(Record excerpts Opens)
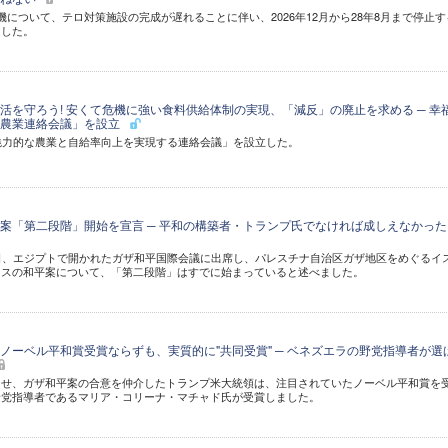
機について、テロ対策施設の完成が遅れることに伴い、2026年12月から28年8月まで停止す
ました。
活を守ろう! 安くて危機に強い食料供給体制の実現、「減反」の廃止を求める ─ 幸
の農業連絡会議」を設立
魅力的な農業と自給率向上を実現する連絡会議」を設立した。
案「第二段階」開始を宣言 ─ 平和の構築者・トランプ氏でなければ成しえなかった
日、エジプトで開かれたガザ和平国際会議に出席し、パレスチナ自治区ガザ地区をめぐるイ
マスの和平案について、「第二段階」はすでに始まっていると述べました。
ノーベル平和賞受賞ならずも、実質的に"共同受賞" ─ ベネズエラの野党指導者が選
させ、ガザ和平案の合意を仲介したトランプ米大統領は、注目されていたノーベル平和賞を
野党指導者であるマリア・コリーナ・マチャド氏が受賞しました。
(Record excerpts Closes)
Would you give the material back exactly, minus the pictures?

Answer for the task ->
機について、テロ対策施設の完成が遅れることに伴い、2026年12月から28年8月まで停止す
ました。
活を守ろう! 安くて危機に強い食料供給体制の実現、「減反」の廃止を求める ─ 幸
の農業連絡会議」を設立
魅力的な農業と自給率向上を実現する連絡会議」を設立した。
案「第二段階」開始を宣言 ─ 平和の構築者・トランプ氏でなければ成しえなかった
日、エジプトで開かれたガザ和平国際会議に出席し、パレスチナ自治区ガザ地区をめぐるイ
マスの和平案について、「第二段階」はすでに始まっていると述べました。
ノーベル平和賞受賞ならずも、実質的に"共同受賞" ─ ベネズエラの野党指導者が選
させ、ガザ和平案の合意を仲介したトランプ米大統領は、注目されていたノーベル平和賞を
野党指導者であるマリア・コリーナ・マチャド氏が受賞しました。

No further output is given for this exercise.